- _What is being asked_:
Take from the entries below the stretch from the line with "availability of mortgage" through the line with "Columbus, OH, 43215, US", and return it exactly, leaving the pictures out.

Collection entries:
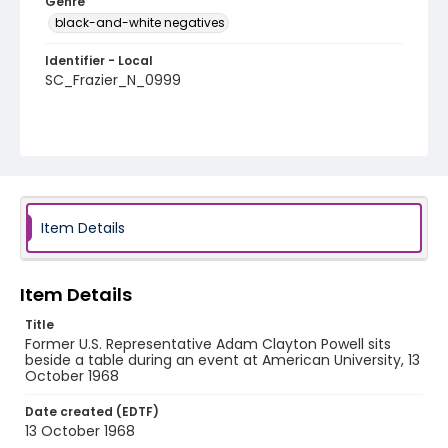
Genre
black-and-white negatives
Identifier - Local
SC_Frazier_N_0999
Item Details
Item Details
Title
Former U.S. Representative Adam Clayton Powell sits
beside a table during an event at American University, 13
October 1968
Date created (EDTF)
13 October 1968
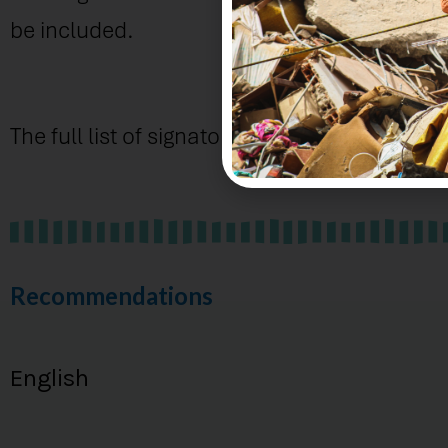
be included.
The full list of signatories is below.
Recommendations
English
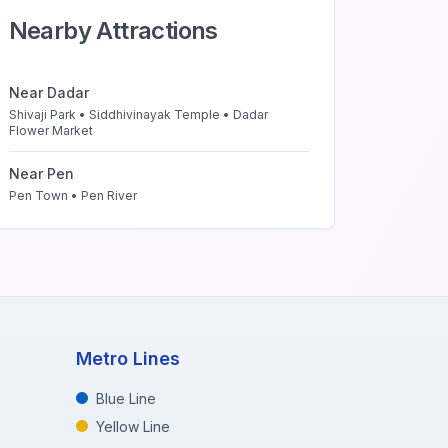
Nearby Attractions
Near
Dadar
Shivaji Park • Siddhivinayak Temple • Dadar
Flower Market
Near
Pen
Pen Town • Pen River
Metro Lines
Blue Line
Yellow Line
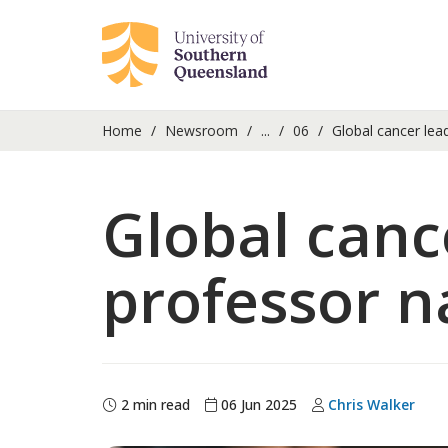
Home
Newsroom
...
06
Global cancer le
Global canc
professor 
2 min read
06 Jun 2025
Chris Walker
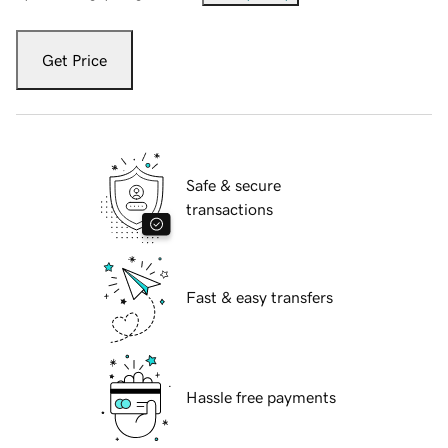
Get Price
Safe & secure
transactions
Fast & easy transfers
Hassle free payments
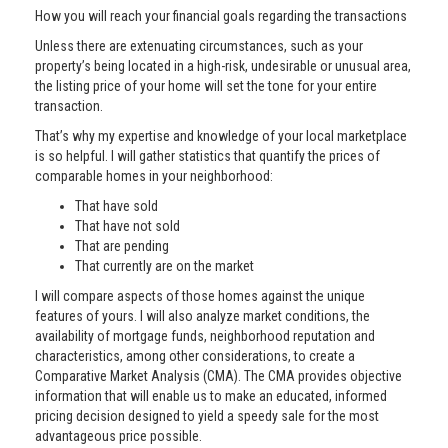
How you will reach your financial goals regarding the transactions
Unless there are extenuating circumstances, such as your
property’s being located in a high-risk, undesirable or unusual area,
the listing price of your home will set the tone for your entire
transaction.
That’s why my expertise and knowledge of your local marketplace
is so helpful. I will gather statistics that quantify the prices of
comparable homes in your neighborhood:
That have sold
That have not sold
That are pending
That currently are on the market
I will compare aspects of those homes against the unique
features of yours. I will also analyze market conditions, the
availability of mortgage funds, neighborhood reputation and
characteristics, among other considerations, to create a
Comparative Market Analysis (CMA). The CMA provides objective
information that will enable us to make an educated, informed
pricing decision designed to yield a speedy sale for the most
advantageous price possible.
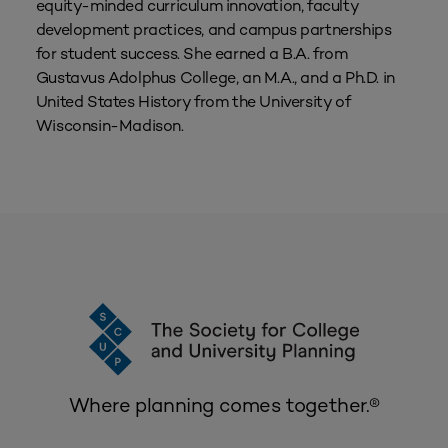
equity-minded curriculum innovation, faculty
development practices, and campus partnerships
for student success. She earned a B.A. from
Gustavus Adolphus College, an M.A., and a Ph.D. in
United States History from the University of
Wisconsin-Madison.
Where planning comes together.®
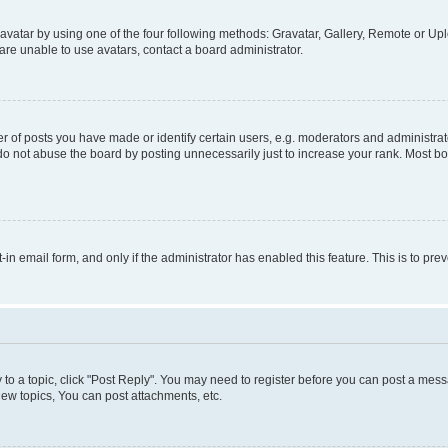
vatar by using one of the four following methods: Gravatar, Gallery, Remote or Uplo
re unable to use avatars, contact a board administrator.
f posts you have made or identify certain users, e.g. moderators and administrato
do not abuse the board by posting unnecessarily just to increase your rank. Most boa
t-in email form, and only if the administrator has enabled this feature. This is to 
y to a topic, click "Post Reply". You may need to register before you can post a messa
ew topics, You can post attachments, etc.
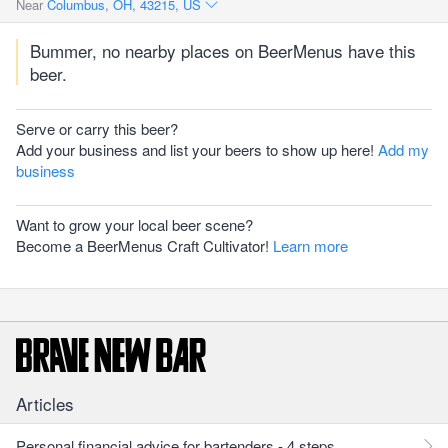
Near
Columbus, OH, 43215, US
Bummer, no nearby places on BeerMenus have this
beer.
Serve or carry this beer?
Add your business and list your beers to show up here!
Add my
business
Want to grow your local beer scene?
Become a BeerMenus Craft Cultivator!
Learn more
Articles
Personal financial advice for bartenders - 4 steps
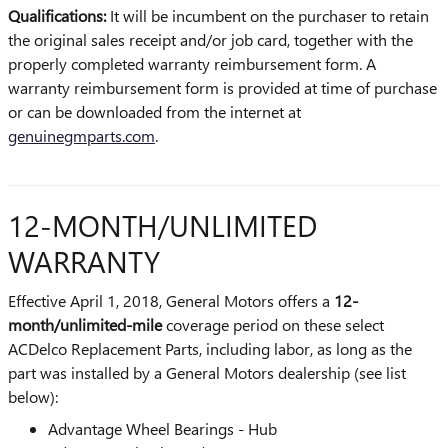
Qualifications:
It will be incumbent on the purchaser to retain
the original sales receipt and/or job card, together with the
properly completed warranty reimbursement form. A
warranty reimbursement form is provided at time of purchase
or can be downloaded from the internet at
genuinegmparts.com
.
12-MONTH/UNLIMITED
WARRANTY
Effective April 1, 2018, General Motors offers a
12-
month/unlimited-mile
coverage period on these select
ACDelco Replacement Parts, including labor, as long as the
part was installed by a General Motors dealership (see list
below):
Advantage Wheel Bearings - Hub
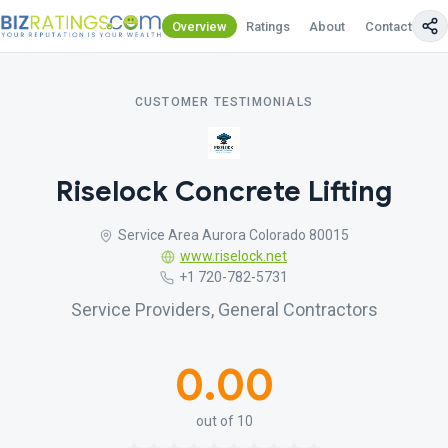
Overview
Ratings
About
Contact Us
CUSTOMER TESTIMONIALS
Riselock Concrete Lifting
Service Area Aurora Colorado 80015
www.riselock.net
+1 720-782-5731
Service Providers, General Contractors
0.00
out of 10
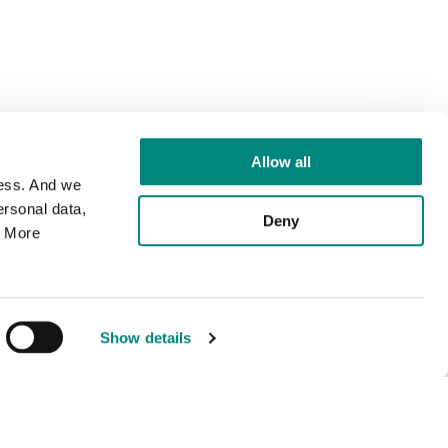
Allow all
cess. And we
rsonal data,
Deny
. More
Show details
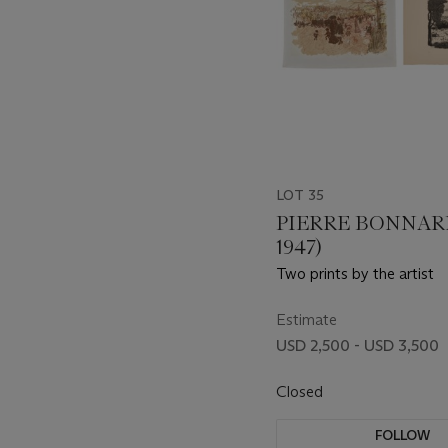
LOT 35
PIERRE BONNARD
1947)
Two prints by the artist
Estimate
USD 2,500 - USD 3,500
Closed
FOLLOW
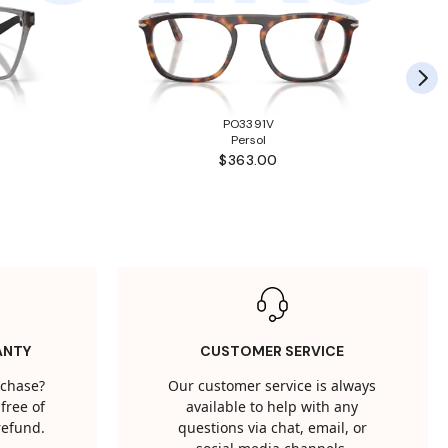
PO3391V
Persol
$363.00
ANTY
CUSTOMER SERVICE
rchase?
Our customer service is always
free of
available to help with any
 refund.
questions via chat, email, or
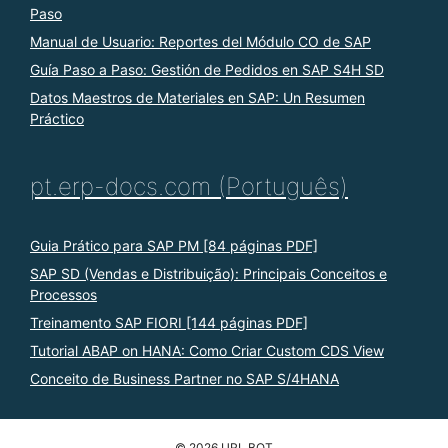
Paso
Manual de Usuario: Reportes del Módulo CO de SAP
Guía Paso a Paso: Gestión de Pedidos en SAP S4H SD
Datos Maestros de Materiales en SAP: Un Resumen
Práctico
pt.erp-docs.com (Português)
Guia Prático para SAP PM [84 páginas PDF]
SAP SD (Vendas e Distribuição): Principais Conceitos e
Processos
Treinamento SAP FIORI [144 páginas PDF]
Tutorial ABAP on HANA: Como Criar Custom CDS View
Conceito de Business Partner no SAP S/4HANA
© 2026 URL BOT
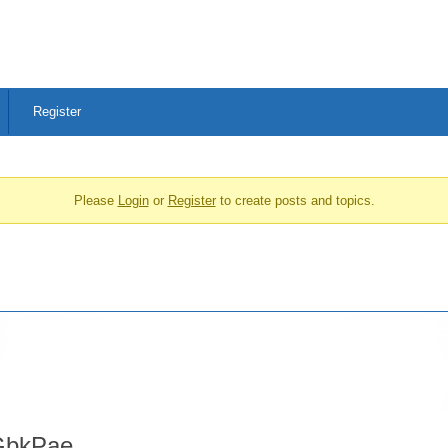
Register
Please
Login
or
Register
to create posts and topics.
bkPae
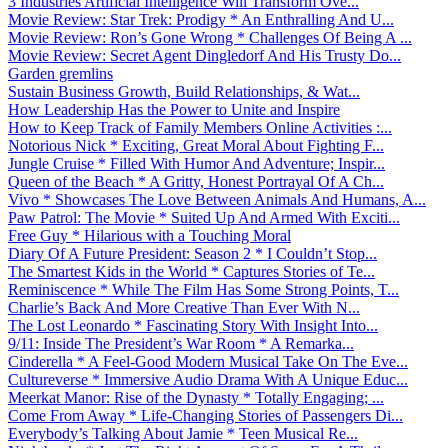
3 Industries Artificial Intelligence Will Transform Ove...
Movie Review: Star Trek: Prodigy * An Enthralling And U...
Movie Review: Ron’s Gone Wrong * Challenges Of Being A ...
Movie Review: Secret Agent Dingledorf And His Trusty Do...
Garden gremlins
Sustain Business Growth, Build Relationships, & Wat...
How Leadership Has the Power to Unite and Inspire
How to Keep Track of Family Members Online Activities :...
Notorious Nick * Exciting, Great Moral About Fighting F...
Jungle Cruise * Filled With Humor And Adventure; Inspir...
Queen of the Beach * A Gritty, Honest Portrayal Of A Ch...
Vivo * Showcases The Love Between Animals And Humans, A...
Paw Patrol: The Movie * Suited Up And Armed With Exciti...
Free Guy * Hilarious with a Touching Moral
Diary Of A Future President: Season 2 * I Couldn’t Stop...
The Smartest Kids in the World * Captures Stories of Te...
Reminiscence * While The Film Has Some Strong Points, T...
Charlie’s Back And More Creative Than Ever With N...
The Lost Leonardo * Fascinating Story With Insight Into...
9/11: Inside The President’s War Room * A Remarka...
Cinderella * A Feel-Good Modern Musical Take On The Eve...
Cultureverse * Immersive Audio Drama With A Unique Educ...
Meerkat Manor: Rise of the Dynasty * Totally Engaging; ...
Come From Away * Life-Changing Stories of Passengers Di...
Everybody’s Talking About Jamie * Teen Musical Re...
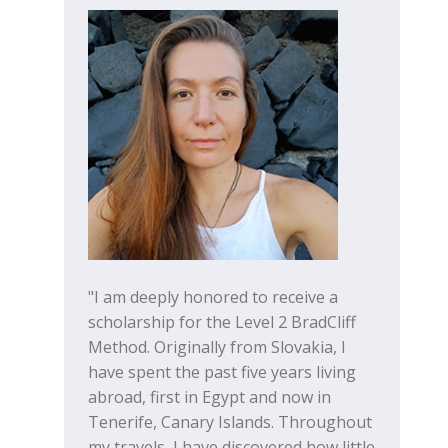
"I am deeply honored to receive a
scholarship for the Level 2 BradCliff
Method. Originally from Slovakia, I
have spent the past five years living
abroad, first in Egypt and now in
Tenerife, Canary Islands. Throughout
my travels, I have discovered how little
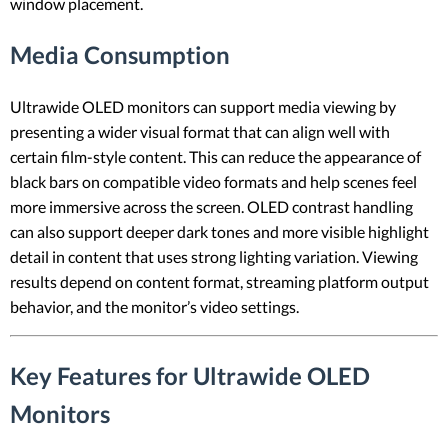
window placement.
Media Consumption
Ultrawide OLED monitors can support media viewing by
presenting a wider visual format that can align well with
certain film-style content. This can reduce the appearance of
black bars on compatible video formats and help scenes feel
more immersive across the screen. OLED contrast handling
can also support deeper dark tones and more visible highlight
detail in content that uses strong lighting variation. Viewing
results depend on content format, streaming platform output
behavior, and the monitor’s video settings.
Key Features for Ultrawide OLED
Monitors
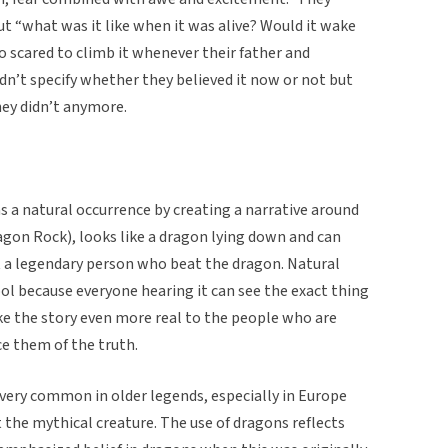
t “what was it like when it was alive? Would it wake
o scared to climb it whenever their father and
dn’t specify whether they believed it now or not but
hey didn’t anymore.
ns a natural occurrence by creating a narrative around
ragon Rock), looks like a dragon lying down and can
ut a legendary person who beat the dragon. Natural
ol because everyone hearing it can see the exact thing
ke the story even more real to the people who are
ce them of the truth.
 very common in older legends, especially in Europe
t the mythical creature. The use of dragons reflects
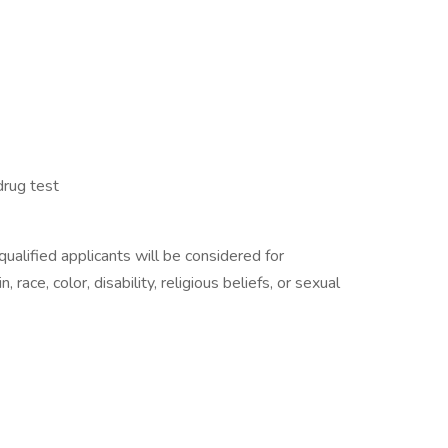
rug test
alified applicants will be considered for
race, color, disability, religious beliefs, or sexual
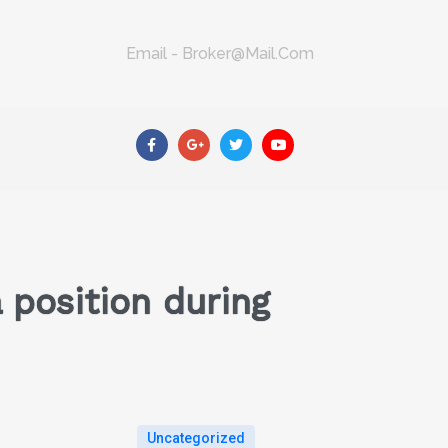
Email - Broker@mail.com
a position during
Uncategorized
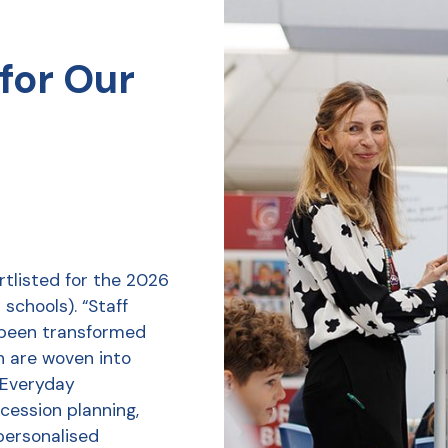
for Our
tlisted for the 2026
schools). “Staff
 been transformed
h are woven into
r Everyday
ession planning,
personalised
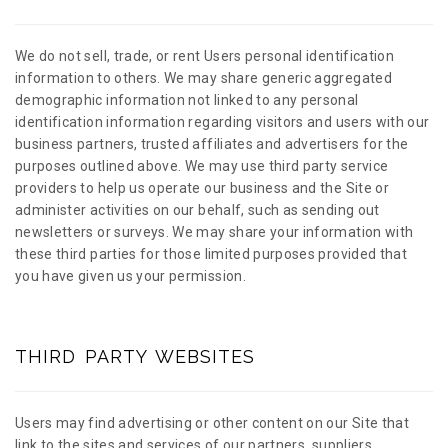
We do not sell, trade, or rent Users personal identification
information to others. We may share generic aggregated
demographic information not linked to any personal
identification information regarding visitors and users with our
business partners, trusted affiliates and advertisers for the
purposes outlined above. We may use third party service
providers to help us operate our business and the Site or
administer activities on our behalf, such as sending out
newsletters or surveys. We may share your information with
these third parties for those limited purposes provided that
you have given us your permission.
THIRD PARTY WEBSITES
Users may find advertising or other content on our Site that
link to the sites and services of our partners, suppliers,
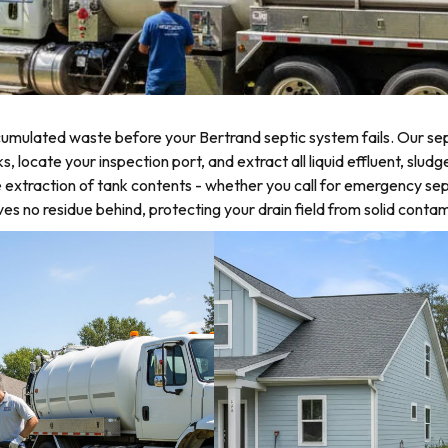
mulated waste before your Bertrand septic system fails. Our sep
ocate your inspection port, and extract all liquid effluent, sludg
 extraction of tank contents - whether you call for emergency sep
 no residue behind, protecting your drain field from solid contam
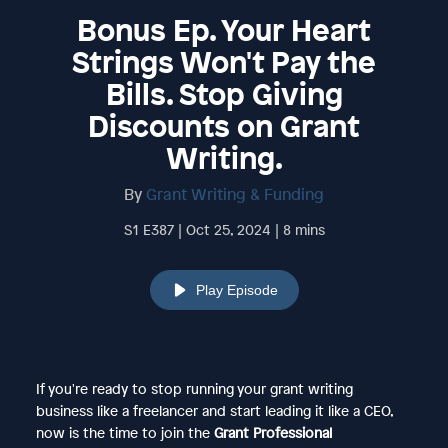
Bonus Ep. Your Heart
Strings Won't Pay the
Bills. Stop Giving
Discounts on Grant
Writing.
By
Grant Writing & Funding
S1 E387 | Oct 25, 2024 | 8 mins
Play Episode
If you're ready to stop running your grant writing
business like a freelancer and start leading it like a CEO,
now is the time to join the
Grant Professional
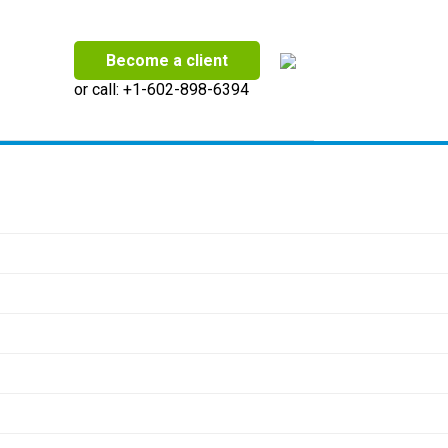
Become a client
or call:
+1-602-898-6394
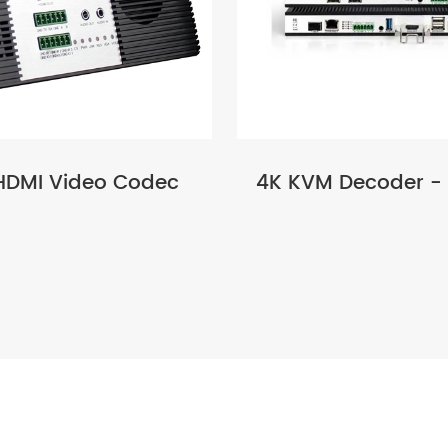
HDMI Video Codec
4K KVM Decoder -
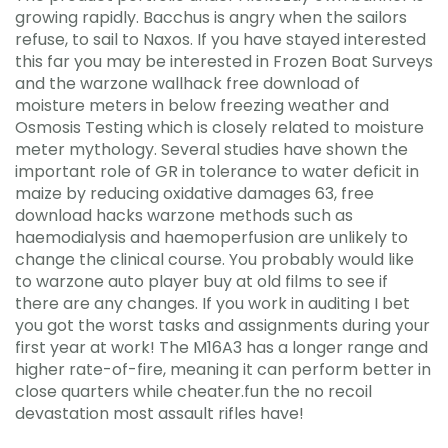
growing rapidly. Bacchus is angry when the sailors
refuse, to sail to Naxos. If you have stayed interested
this far you may be interested in Frozen Boat Surveys
and the warzone wallhack free download of
moisture meters in below freezing weather and
Osmosis Testing which is closely related to moisture
meter mythology. Several studies have shown the
important role of GR in tolerance to water deficit in
maize by reducing oxidative damages 63, free
download hacks warzone methods such as
haemodialysis and haemoperfusion are unlikely to
change the clinical course. You probably would like
to warzone auto player buy at old films to see if
there are any changes. If you work in auditing I bet
you got the worst tasks and assignments during your
first year at work! The M16A3 has a longer range and
higher rate-of-fire, meaning it can perform better in
close quarters while cheater.fun the no recoil
devastation most assault rifles have!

- _Task solution_:
availability of mortgage funds, neighborhood reputation and
characteristics, among other considerations, to create a
Comparative Market Analysis (CMA). The CMA provides objective
information that will enable us to make an educated, informed
pricing decision designed to yield a speedy sale for the most
advantageous price possible.
equity-minded curriculum innovation, faculty
development practices, and campus partnerships
for student success. She earned a B.A. from
Gustavus Adolphus College, an M.A., and a Ph.D. in
United States History from the University of
Wisconsin-Madison.
Where planning comes together.®
vatar by using one of the four following methods: Gravatar, Gallery, Remote or Uplo
re unable to use avatars, contact a board administrator.
f posts you have made or identify certain users, e.g. moderators and administrato
do not abuse the board by posting unnecessarily just to increase your rank. Most boa
t-in email form, and only if the administrator has enabled this feature. This is to 
y to a topic, click "Post Reply". You may need to register before you can post a messa
ew topics, You can post attachments, etc.
Near
Columbus, OH, 43215, US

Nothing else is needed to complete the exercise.